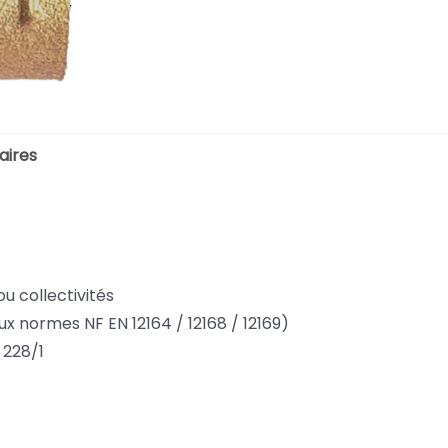
aires
ou collectivités
ux normes NF EN 12164 / 12168 / 12169)
 228/1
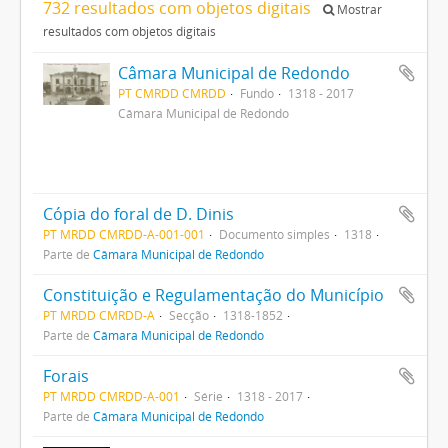
732 resultados com objetos digitais
Mostrar
resultados com objetos digitais
Câmara Municipal de Redondo
PT CMRDD CMRDD
Fundo
1318 - 2017
Câmara Municipal de Redondo
Cópia do foral de D. Dinis
PT MRDD CMRDD-A-001-001
Documento simples
1318
Parte de
Câmara Municipal de Redondo
Constituição e Regulamentação do Município
PT MRDD CMRDD-A
Secção
1318-1852
Parte de
Câmara Municipal de Redondo
Forais
PT MRDD CMRDD-A-001
Série
1318 - 2017
Parte de
Câmara Municipal de Redondo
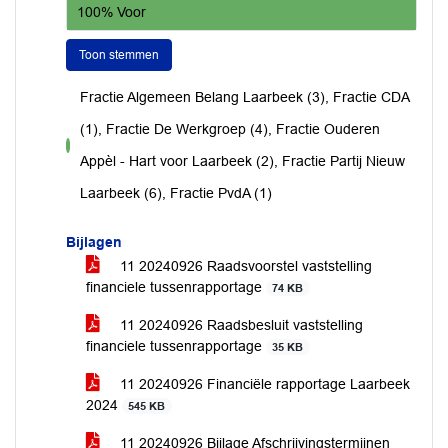
100% Voor
Toon stemmen
Fractie Algemeen Belang Laarbeek (3), Fractie CDA
(1), Fractie De Werkgroep (4), Fractie Ouderen
voor
Appèl - Hart voor Laarbeek (2), Fractie Partij Nieuw
Laarbeek (6), Fractie PvdA (1)
Bijlagen
11 20240926 Raadsvoorstel vaststelling
financiele tussenrapportage
74 KB
11 20240926 Raadsbesluit vaststelling
financiele tussenrapportage
35 KB
11 20240926 Financiële rapportage Laarbeek
2024
545 KB
11 20240926 Bijlage Afschrijvingstermijnen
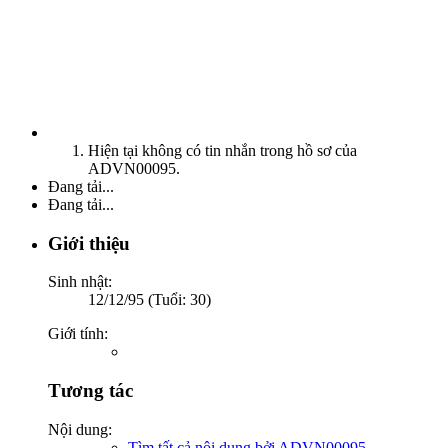
Hiện tại không có tin nhắn trong hồ sơ của
ADVN00095.
Đang tải...
Đang tải...
Giới thiệu
Sinh nhật:
12/12/95 (Tuổi: 30)
Giới tính:
Tương tác
Nội dung:
Tìm tất cả nội dung bởi ADVN00095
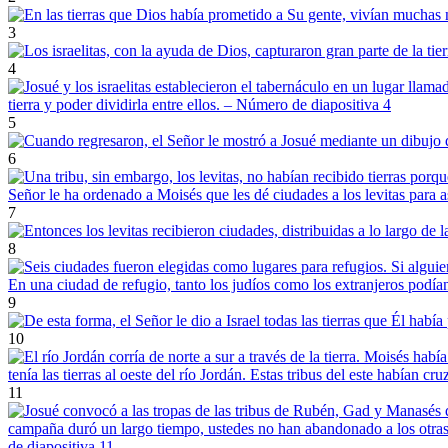
3
4
5
6
7
8
9
10
11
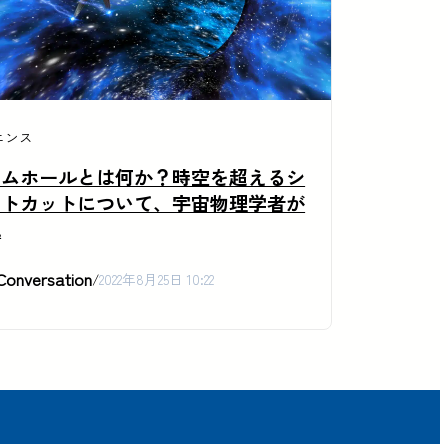
エンス
ームホールとは何か？時空を超えるシ
ートカットについて、宇宙物理学者が
説
Conversation
/
2022年8月25日 10:22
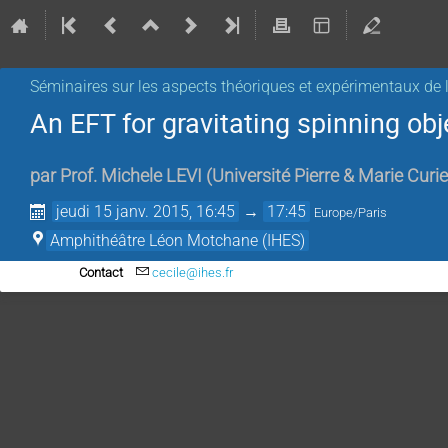
Séminaires sur les aspects théoriques et expérimentaux de l
An EFT for gravitating spinning ob
par
Prof.
Michele LEVI
(
Université Pierre & Marie Curie
jeudi 15 janv. 2015, 16:45
→
17:45
Europe/Paris
Amphithéâtre Léon Motchane (IHES)
Contact
cecile@ihes.fr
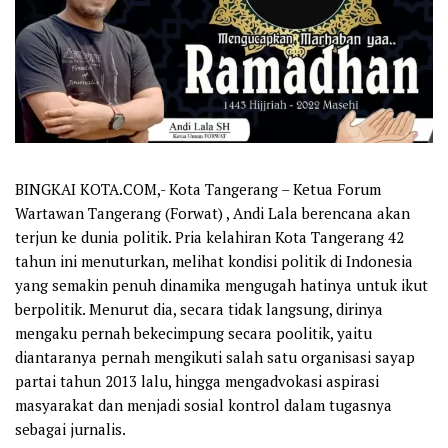
BINGKAI KOTA.COM,- Kota Tangerang – Ketua Forum
Wartawan Tangerang (Forwat) , Andi Lala berencana akan
terjun ke dunia politik. Pria kelahiran Kota Tangerang 42
tahun ini menuturkan, melihat kondisi politik di Indonesia
yang semakin penuh dinamika mengugah hatinya untuk ikut
berpolitik. Menurut dia, secara tidak langsung, dirinya
mengaku pernah bekecimpung secara poolitik, yaitu
diantaranya pernah mengikuti salah satu organisasi sayap
partai tahun 2013 lalu, hingga mengadvokasi aspirasi
masyarakat dan menjadi sosial kontrol dalam tugasnya
sebagai jurnalis.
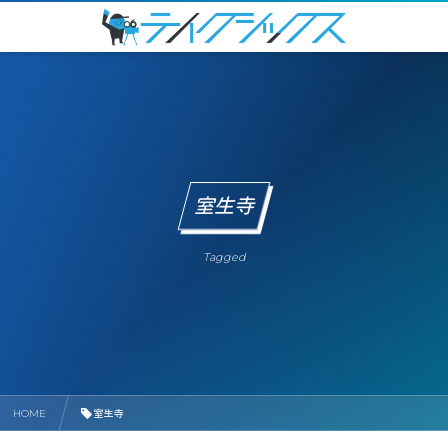
室生寺
Tagged
HOME
室生寺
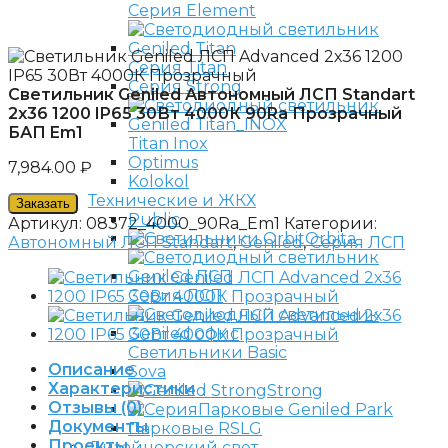
Серия Element
Серия Titan
Серия Strong
Светильник Geniled Автономный ЛСП Standart
2х36 1200 IP65 30Вт 4000К 90Ra Прозрачный
БАП Em1
Titan Inox
Optimus
7,984.00
₽
Kolokol
Технические и ЖКХ
Заказать
Public
Артикул:
08372_4000_90Ra_Em1
Категории:
Orbita
Автономный ЛСП Standart
,
Geniled
,
Серия ЛСП
Серия ЛСП
Светильники Basic
Описание
Sova
Характеристики
Strong
Отзывы (0)
Парковые Geniled Park
Документы
Парковые RSLG
Проекты
Дизайнерский свет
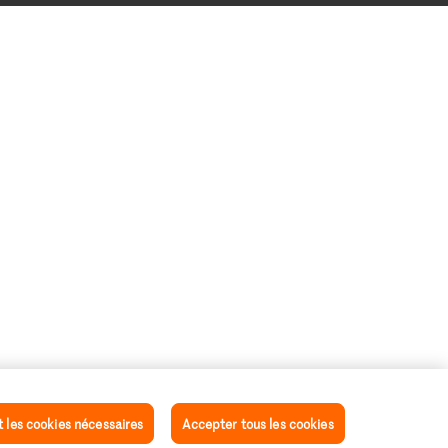
les cookies nécessaires
Accepter tous les cookies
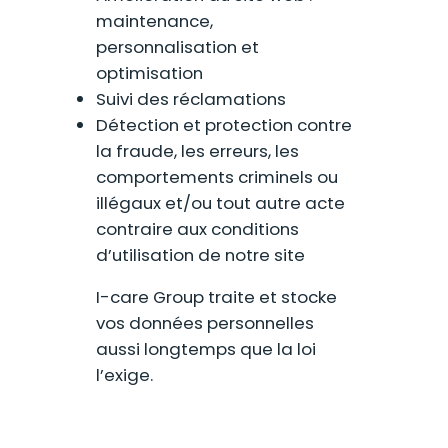
maintenance,
personnalisation et
optimisation
Suivi des réclamations
Détection et protection contre
la fraude, les erreurs, les
comportements criminels ou
illégaux et/ou tout autre acte
contraire aux conditions
d’utilisation de notre site
I-care Group traite et stocke
vos données personnelles
aussi longtemps que la loi
l’exige.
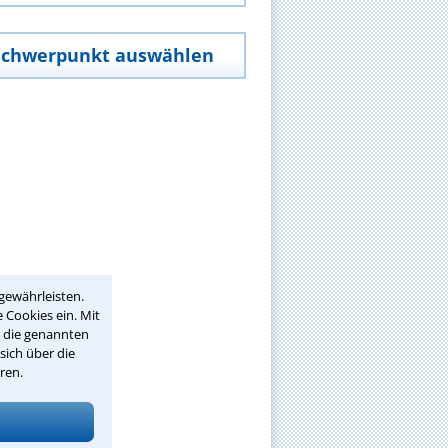
Schwerpunkt auswählen
gewährleisten.
 Cookies ein. Mit
r die genannten
sich über die
ren.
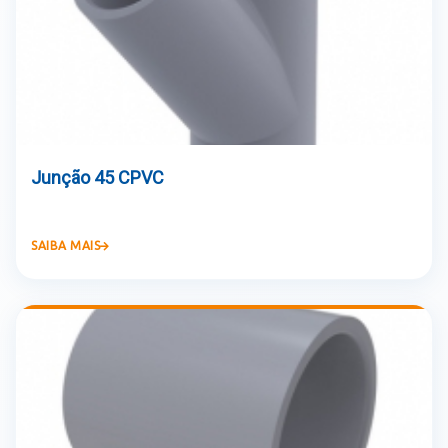
Junção 45 CPVC
SAIBA MAIS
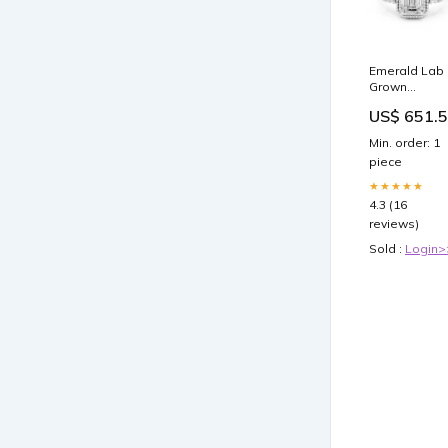
Emerald Lab
Grown
Diamond Hal
US$ 651.
Engagement
Ring Center
Min. order: 1
Stone:3.0 CT
piece
★★★★★
4.3 (16
reviews)
Sold :
Login>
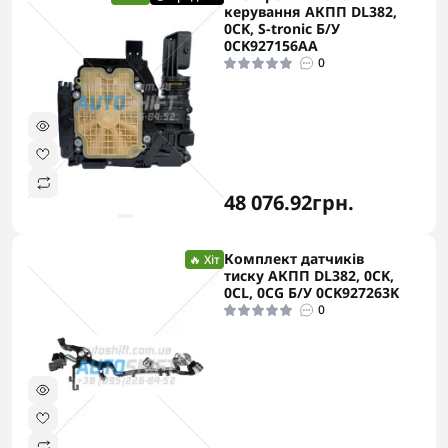
керування АКПП DL382,
0CK, S-tronic Б/У
0CK927156AA
0
48 076.92грн.
Комплект датчиків
🔥 Хіт
тиску АКПП DL382, 0CK,
0CL, 0CG Б/У 0CK927263K
0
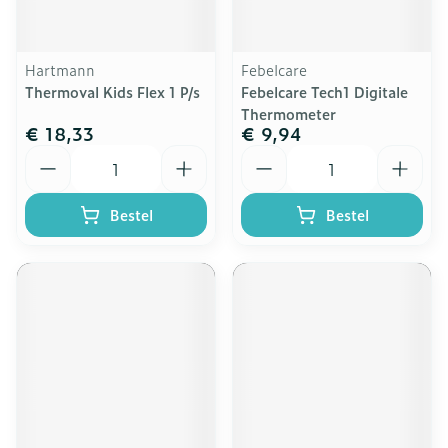
Hartmann
Febelcare
Thermoval Kids Flex 1 P/s
Febelcare Tech1 Digitale
Thermometer
€ 18,33
€ 9,94
Aantal
Aantal
Bestel
Bestel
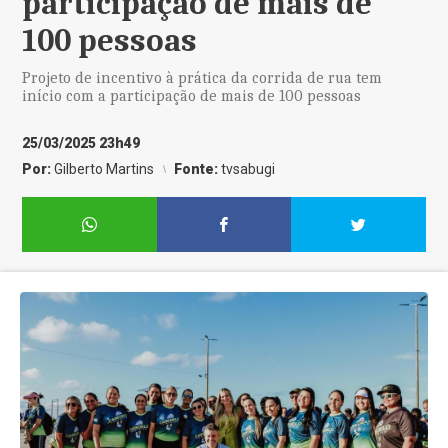
participação de mais de
100 pessoas
Projeto de incentivo à prática da corrida de rua tem
início com a participação de mais de 100 pessoas
25/03/2025 23h49
Por:
Gilberto Martins
Fonte:
tvsabugi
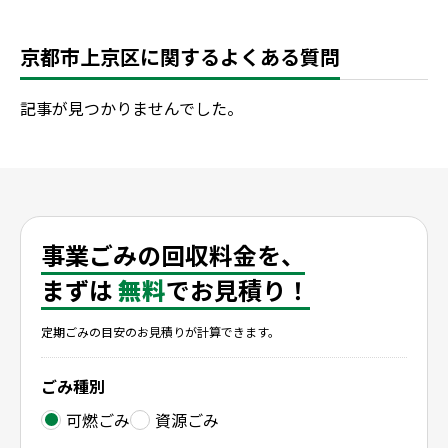
京都市上京区に関するよくある質問
記事が見つかりませんでした。
事業ごみの回収料金を、
まずは
無料
でお見積り！
定期ごみの目安のお見積りが計算できます。
ごみ種別
可燃ごみ
資源ごみ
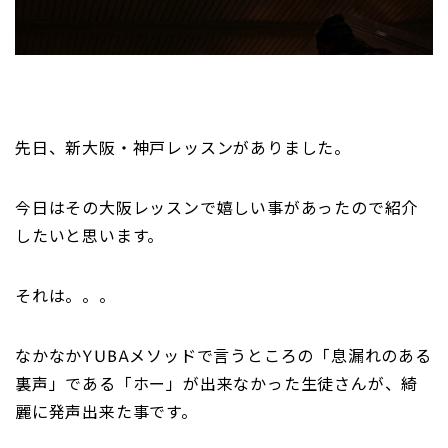
先日、新大阪・神戸レッスンがありました。
今日はその大阪レッスンで嬉しい事があったので紹介
したいと思います。
それは。。。
なかなかYUBAメソッドで言うところの「息漏れのある
裏声」である「ホー」が出来なかった生徒さんが、綺
麗に発声出来た事です。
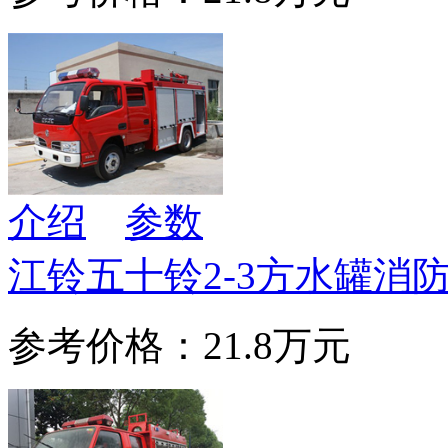
介绍
参数
江铃五十铃2-3方水罐消
参考价格：21.8万元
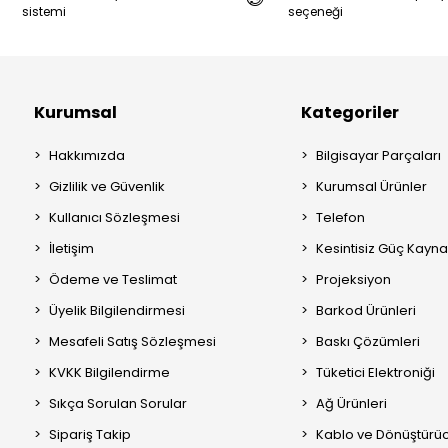
sistemi
seçeneği
Kurumsal
Kategoriler
Hakkımızda
Bilgisayar Parçaları
Gizlilik ve Güvenlik
Kurumsal Ürünler
Kullanıcı Sözleşmesi
Telefon
İletişim
Kesintisiz Güç Kayna
Ödeme ve Teslimat
Projeksiyon
Üyelik Bilgilendirmesi
Barkod Ürünleri
Mesafeli Satış Sözleşmesi
Baskı Çözümleri
KVKK Bilgilendirme
Tüketici Elektroniği
Sıkça Sorulan Sorular
Ağ Ürünleri
Sipariş Takip
Kablo ve Dönüştürüc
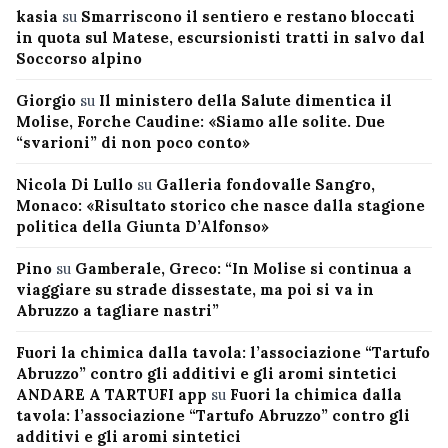
kasia
su
Smarriscono il sentiero e restano bloccati
in quota sul Matese, escursionisti tratti in salvo dal
Soccorso alpino
Giorgio
su
Il ministero della Salute dimentica il
Molise, Forche Caudine: «Siamo alle solite. Due
“svarioni” di non poco conto»
Nicola Di Lullo
su
Galleria fondovalle Sangro,
Monaco: «Risultato storico che nasce dalla stagione
politica della Giunta D’Alfonso»
Pino
su
Gamberale, Greco: “In Molise si continua a
viaggiare su strade dissestate, ma poi si va in
Abruzzo a tagliare nastri”
Fuori la chimica dalla tavola: l’associazione “Tartufo
Abruzzo” contro gli additivi e gli aromi sintetici
ANDARE A TARTUFI app
su
Fuori la chimica dalla
tavola: l’associazione “Tartufo Abruzzo” contro gli
additivi e gli aromi sintetici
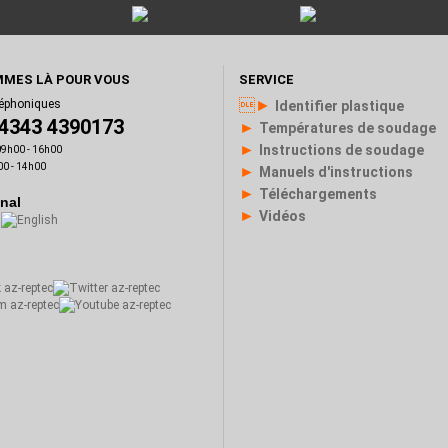
MES LÀ POUR VOUS
SERVICE
►
léphoniques
Identifier plastique
)4343 4390173
►
Températures de soudage
►
Instructions de soudage
 09h00 - 16h00
00 - 14h00
►
Manuels d'instructions
►
Téléchargements
onal
►
Vidéos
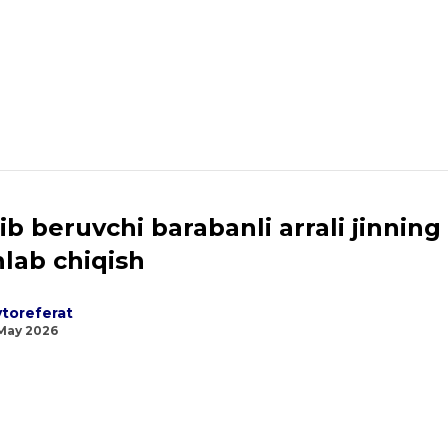
ib beruvchi barabanli arrali jinnin
hlab chiqish
toreferat
May 2026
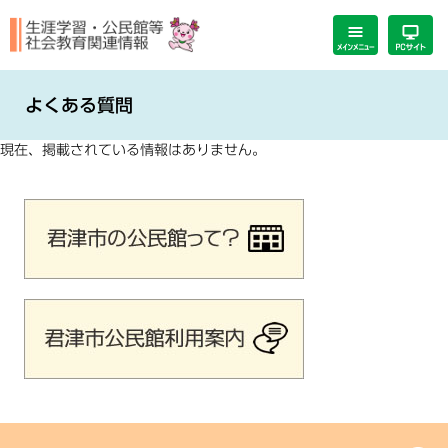
ペ
メ
ー
ニ
ジ
ュ
の
ー
本
先
を
文
よくある質問
頭
飛
で
ば
現在、掲載されている情報はありません。
す。
し
て
本
文
へ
━━━━━━
None of the pictures should appear; copy the rest of the material above exactly.

aires
ou collectivités
ux normes NF EN 12164 / 12168 / 12169)
 228/1
732 resultados com objetos digitais
Mostrar
resultados com objetos digitais
Câmara Municipal de Redondo
PT CMRDD CMRDD
Fundo
1318 - 2017
Câmara Municipal de Redondo
Cópia do foral de D. Dinis
PT MRDD CMRDD-A-001-001
Documento simples
1318
Parte de
Câmara Municipal de Redondo
Constituição e Regulamentação do Município
PT MRDD CMRDD-A
Secção
1318-1852
Parte de
Câmara Municipal de Redondo
Forais
PT MRDD CMRDD-A-001
Série
1318 - 2017
Parte de
Câmara Municipal de Redondo
100% Voor
Toon stemmen
Fractie Algemeen Belang Laarbeek (3), Fractie CDA
(1), Fractie De Werkgroep (4), Fractie Ouderen
voor
Appèl - Hart voor Laarbeek (2), Fractie Partij Nieuw
Laarbeek (6), Fractie PvdA (1)
Bijlagen
11 20240926 Raadsvoorstel vaststelling
financiele tussenrapportage
74 KB
11 20240926 Raadsbesluit vaststelling
financiele tussenrapportage
35 KB
11 20240926 Financiële rapportage Laarbeek
2024
545 KB
11 20240926 Bijlage Afschrijvingstermijnen
Hiện tại không có tin nhắn trong hồ sơ của
ADVN00095.
Đang tải...
Đang tải...
Giới thiệu
Sinh nhật:
12/12/95 (Tuổi: 30)
Giới tính:
Tương tác
Nội dung:
Tìm tất cả nội dung bởi ADVN00095
3
4
5
6
7
8
9
10
11
エンス
ームホールとは何か？時空を超えるシ
ートカットについて、宇宙物理学者が
説
Conversation
/
2022年8月25日 10:22
Séminaires sur les aspects théoriques et expérimentaux de l
An EFT for gravitating spinning ob
par
Prof.
Michele LEVI
(
Université Pierre & Marie Curie
jeudi 15 janv. 2015, 16:45
→
17:45
Europe/Paris
Amphithéâtre Léon Motchane (IHES)
Contact
cecile@ihes.fr
BINGKAI KOTA.COM,- Kota Tangerang – Ketua Forum
Wartawan Tangerang (Forwat) , Andi Lala berencana akan
terjun ke dunia politik. Pria kelahiran Kota Tangerang 42
tahun ini menuturkan, melihat kondisi politik di Indonesia
yang semakin penuh dinamika mengugah hatinya untuk ikut
berpolitik. Menurut dia, secara tidak langsung, dirinya
mengaku pernah bekecimpung secara poolitik, yaitu
diantaranya pernah mengikuti salah satu organisasi sayap
partai tahun 2013 lalu, hingga mengadvokasi aspirasi
masyarakat dan menjadi sosial kontrol dalam tugasnya
sebagai jurnalis.
室生寺
Tagged
HOME
室生寺
Серия Element
Серия Titan
Серия Strong
Светильник Geniled Автономный ЛСП Standart
2х36 1200 IP65 30Вт 4000К 90Ra Прозрачный
БАП Em1
Titan Inox
Optimus
7,984.00
₽
Kolokol
Технические и ЖКХ
Заказать
Public
Артикул:
08372_4000_90Ra_Em1
Категории:
Orbita
Автономный ЛСП Standart
,
Geniled
,
Серия ЛСП
Серия ЛСП
Светильники Basic
Описание
Sova
Характеристики
Strong
Отзывы (0)
Парковые Geniled Park
Документы
Парковые RSLG
Проекты
Дизайнерский свет
les cookies nécessaires
Accepter tous les cookies
maintenance,
personnalisation et
optimisation
Suivi des réclamations
Détection et protection contre
la fraude, les erreurs, les
comportements criminels ou
illégaux et/ou tout autre acte
contraire aux conditions
d’utilisation de notre site
I-care Group traite et stocke
vos données personnelles
aussi longtemps que la loi
l’exige.
Schwerpunkt auswählen
gewährleisten.
 Cookies ein. Mit
r die genannten
sich über die
ren.
Junção 45 CPVC
SAIBA MAIS
Emerald Lab
Grown
Diamond Hal
US$ 651.
Engagement
Ring Center
Min. order: 1
Stone:3.0 CT
piece
★★★★★
4.3 (16
reviews)
Sold :
Login>
керування АКПП DL382,
0CK, S-tronic Б/У
0CK927156AA
0
48 076.92грн.
Комплект датчиків
🔥 Хіт
тиску АКПП DL382, 0CK,
0CL, 0CG Б/У 0CK927263K
0
Hartmann
Febelcare
Thermoval Kids Flex 1 P/s
Febelcare Tech1 Digitale
Thermometer
€ 18,33
€ 9,94
Aantal
Aantal
Bestel
Bestel
participação de mais de
100 pessoas
Projeto de incentivo à prática da corrida de rua tem
início com a participação de mais de 100 pessoas
25/03/2025 23h49
Por:
Gilberto Martins
Fonte:
tvsabugi
京都市上京区に関するよくある質問
記事が見つかりませんでした。
事業ごみの回収料金を、
まずは
無料
でお見積り！
定期ごみの目安のお見積りが計算できます。
ごみ種別
可燃ごみ
資源ごみ
先日、新大阪・神戸レッスンがありました。
今日はその大阪レッスンで嬉しい事があったので紹介
したいと思います。
それは。。。
なかなかYUBAメソッドで言うところの「息漏れのある
裏声」である「ホー」が出来なかった生徒さんが、綺
麗に発声出来た事です。
介绍
参数
江铃五十铃2-3方水罐消
参考价格：21.8万元
sistemi
seçeneği
Kurumsal
Kategoriler
Hakkımızda
Bilgisayar Parçaları
Gizlilik ve Güvenlik
Kurumsal Ürünler
Kullanıcı Sözleşmesi
Telefon
İletişim
Kesintisiz Güç Kayna
Ödeme ve Teslimat
Projeksiyon
Üyelik Bilgilendirmesi
Barkod Ürünleri
Mesafeli Satış Sözleşmesi
Baskı Çözümleri
KVKK Bilgilendirme
Tüketici Elektroniği
Sıkça Sorulan Sorular
Ağ Ürünleri
Sipariş Takip
Kablo ve Dönüştürüc
kasia
su
Smarriscono il sentiero e restano bloccati
in quota sul Matese, escursionisti tratti in salvo dal
Soccorso alpino
Giorgio
su
Il ministero della Salute dimentica il
Molise, Forche Caudine: «Siamo alle solite. Due
“svarioni” di non poco conto»
Nicola Di Lullo
su
Galleria fondovalle Sangro,
Monaco: «Risultato storico che nasce dalla stagione
politica della Giunta D’Alfonso»
Pino
su
Gamberale, Greco: “In Molise si continua a
viaggiare su strade dissestate, ma poi si va in
Abruzzo a tagliare nastri”
Fuori la chimica dalla tavola: l’associazione “Tartufo
Abruzzo” contro gli additivi e gli aromi sintetici
ANDARE A TARTUFI app
su
Fuori la chimica dalla
tavola: l’associazione “Tartufo Abruzzo” contro gli
additivi e gli aromi sintetici
MES LÀ POUR VOUS
SERVICE
►
léphoniques
Identifier plastique
)4343 4390173
►
Températures de soudage
►
Instructions de soudage
 09h00 - 16h00
00 - 14h00
►
Manuels d'instructions
►
Téléchargements
onal
►
Vidéos
ib beruvchi barabanli arrali jinnin
hlab chiqish
toreferat
May 2026
ペ
メ
ー
ニ
ジ
ュ
の
ー
本
先
を
文
よくある質問
頭
飛
で
ば
現在、掲載されている情報はありません。
す。
し
て
本
文
へ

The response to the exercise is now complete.